[Start of section]

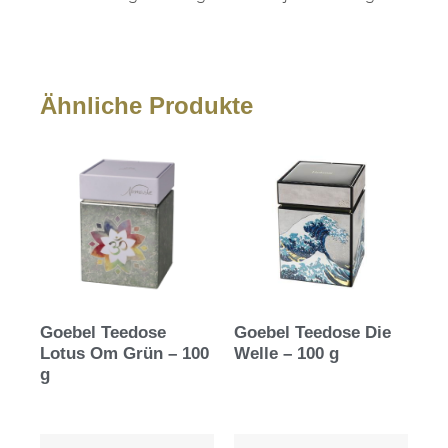
Ähnliche Produkte
Goebel Teedose
Goebel Teedose Die
Lotus Om Grün – 100
Welle – 100 g
g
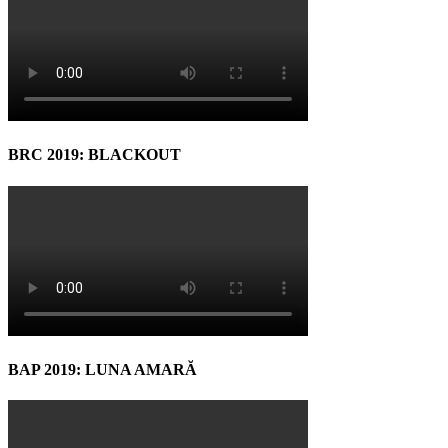
BRC 2019: BLACKOUT
BAP 2019: LUNA AMARĂ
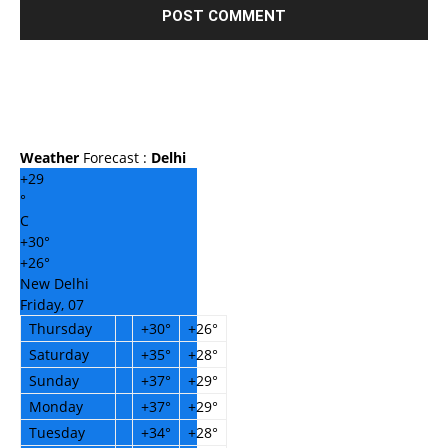
Weather
Forecast :
Delhi
+
29
°
C
+
30°
+
26°
New Delhi
Friday, 07
Thursday
+
30°
+
26°
Saturday
+
35°
+
28°
Sunday
+
37°
+
29°
Monday
+
37°
+
29°
Tuesday
+
34°
+
28°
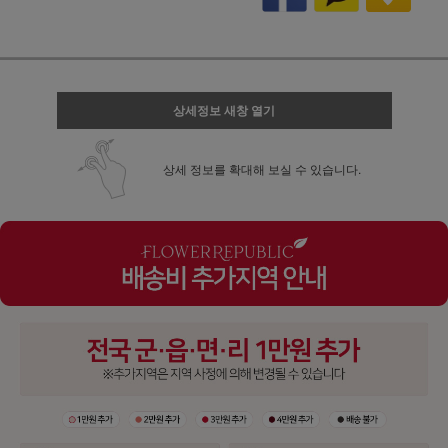
상세정보 새창 열기
상세 정보를 확대해 보실 수 있습니다.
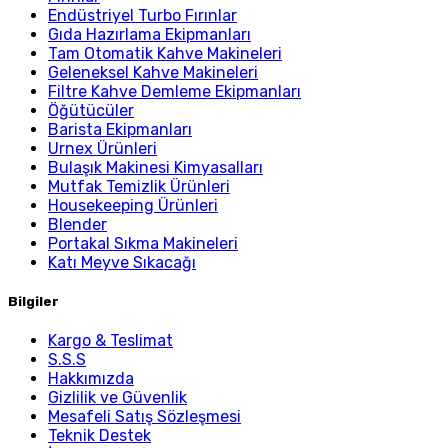
Endüstriyel Turbo Fırınlar
Gıda Hazırlama Ekipmanları
Tam Otomatik Kahve Makineleri
Geleneksel Kahve Makineleri
Filtre Kahve Demleme Ekipmanları
Öğütücüler
Barista Ekipmanları
Urnex Ürünleri
Bulaşık Makinesi Kimyasalları
Mutfak Temizlik Ürünleri
Housekeeping Ürünleri
Blender
Portakal Sıkma Makineleri
Katı Meyve Sıkacağı
Bilgiler
Kargo & Teslimat
S.S.S
Hakkımızda
Gizlilik ve Güvenlik
Mesafeli Satış Sözleşmesi
Teknik Destek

[End of section]

* YOUR ASSIGNMENT
Nothing but the lines from the start of the records through the line holding "Housekeeping Ürünleri" should be printed, exactly as written and with the pictures left out.

* YOUR SOLUTION
Ähnliche Produkte
Goebel Teedose
Goebel Teedose Die
Lotus Om Grün – 100
Welle – 100 g
g
BRC 2019: BLACKOUT
BAP 2019: LUNA AMARĂ
Weather
Forecast :
Delhi
+
29
°
C
+
30°
+
26°
New Delhi
Friday, 07
Thursday
+
30°
+
26°
Saturday
+
35°
+
28°
Sunday
+
37°
+
29°
Monday
+
37°
+
29°
Tuesday
+
34°
+
28°
상세정보 새창 열기
상세 정보를 확대해 보실 수 있습니다.
Endüstriyel Turbo Fırınlar
Gıda Hazırlama Ekipmanları
Tam Otomatik Kahve Makineleri
Geleneksel Kahve Makineleri
Filtre Kahve Demleme Ekipmanları
Öğütücüler
Barista Ekipmanları
Urnex Ürünleri
Bulaşık Makinesi Kimyasalları
Mutfak Temizlik Ürünleri
Housekeeping Ürünleri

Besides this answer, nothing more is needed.